On a positive note, a three-tiered hatching for tornado intensity represents a natural progression in the forecasting processes over the years. On the other hand, it might also convey a level of authenticity, capability & accuracy that simply doesn’t exist at this time.
Rather, it provides a goal for them to continue to strive for, and certainly a good one at that, IMO.
 
On a positive note, a three-tiered hatching for tornado intensity represents a natural progression in the forecasting processes over the years. On the other hand, it might also convey a level of authenticity, capability & accuracy that simply doesn’t exist at this time.
Rather, it provides a goal for them to continue to strive for, and certainly a good one at that, IMO.

Watching the video and hearing the rationale for the change, it makes sense, yet at the same time I wonder if it’s not a bit over-engineered and adding too much complexity. And it’s false precision, as William said.

They did acknowledge that very concern in the video and said (with examples) they were able to hit or exceed their target verification percentages for tornadoes most of the time. It seems wind is the most difficult to forecast with precision (which I've observed just anecdotally from how the rare, truly extreme, destructive derechos have *not* coincided with the equally rare times the wind-driven high risk has been issued).

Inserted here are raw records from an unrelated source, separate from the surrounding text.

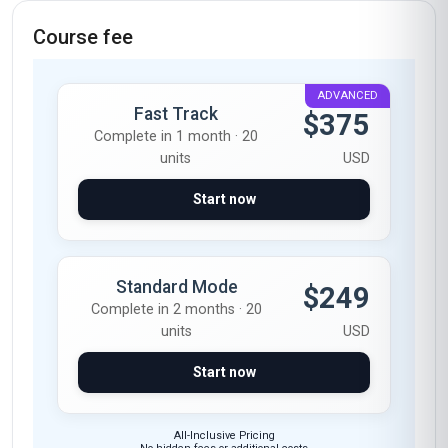
Course fee
ADVANCED
Fast Track
$375
Complete in 1 month · 20
units
USD
Start now
Standard Mode
$249
Complete in 2 months · 20
units
USD
Start now
All-Inclusive Pricing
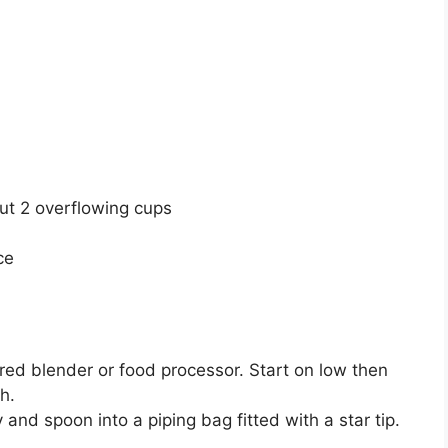
ut 2 overflowing cups
ce
ered blender or food processor. Start on low then
h.
and spoon into a piping bag fitted with a star tip.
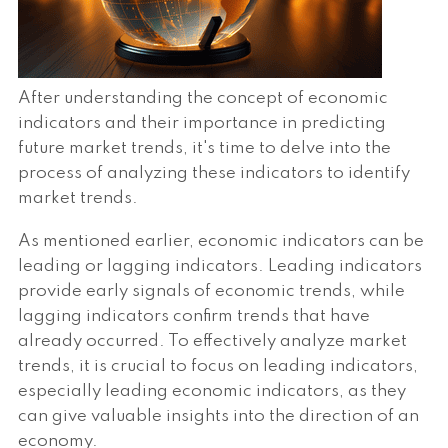
After understanding the concept of economic
indicators and their importance in predicting
future market trends, it's time to delve into the
process of analyzing these indicators to identify
market trends.
As mentioned earlier, economic indicators can be
leading or lagging indicators. Leading indicators
provide early signals of economic trends, while
lagging indicators confirm trends that have
already occurred. To effectively analyze market
trends, it is crucial to focus on leading indicators,
especially leading economic indicators, as they
can give valuable insights into the direction of an
economy.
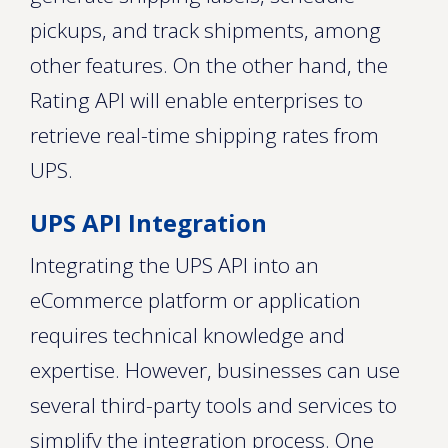
pickups, and track shipments, among
other features. On the other hand, the
Rating API will enable enterprises to
retrieve real-time shipping rates from
UPS.
UPS API Integration
Integrating the UPS API into an
eCommerce platform or application
requires technical knowledge and
expertise. However, businesses can use
several third-party tools and services to
simplify the integration process. One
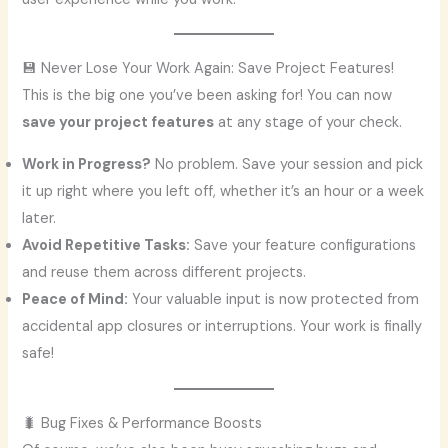
💾 Never Lose Your Work Again: Save Project Features!
This is the big one you’ve been asking for! You can now
save your project features
at any stage of your check.
Work in Progress?
No problem. Save your session and pick
it up right where you left off, whether it’s an hour or a week
later.
Avoid Repetitive Tasks:
Save your feature configurations
and reuse them across different projects.
Peace of Mind:
Your valuable input is now protected from
accidental app closures or interruptions. Your work is finally
safe!
🐛 Bug Fixes & Performance Boosts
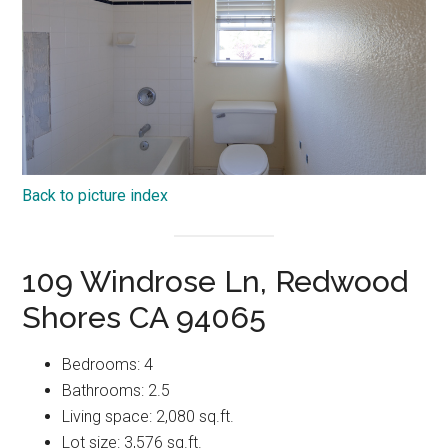
Back to picture index
109 Windrose Ln, Redwood
Shores CA 94065
Bedrooms: 4
Bathrooms: 2.5
Living space: 2,080 sq.ft.
Lot size: 3,576 sq.ft.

For hail, they won't be using the third (CIG3) level because, they stated, hail exceeding a certain size (off the top of my head, 5") is so rare that the public messaging value of differentiating it from 4-5" hail would be extremely limited.
 
Watching the video and hearing the rationale for the change, it makes sense, yet at the same time I wonder if it’s not a bit over-engineered and adding too much complexity. And it’s false precision, as William said.
I think you have to view SPC outlooks as having numerous important downstream applications, only one of which is direct-to-public communication. As Evan alludes to in the video, the direct-to-public application was never intended to be the primary one, even though social media has changed that in practice some over the most recent decade or so.

The greater precision of these new outlooks will be particularly useful for quantitative and/or automated downstream applications. For example, emergency manager networks, insurers, etc. should be able to model a realistic range of potential impacts (say, dollar losses or injures for an event tomorrow) more effectively with this fine-grain intensity information for each hazard.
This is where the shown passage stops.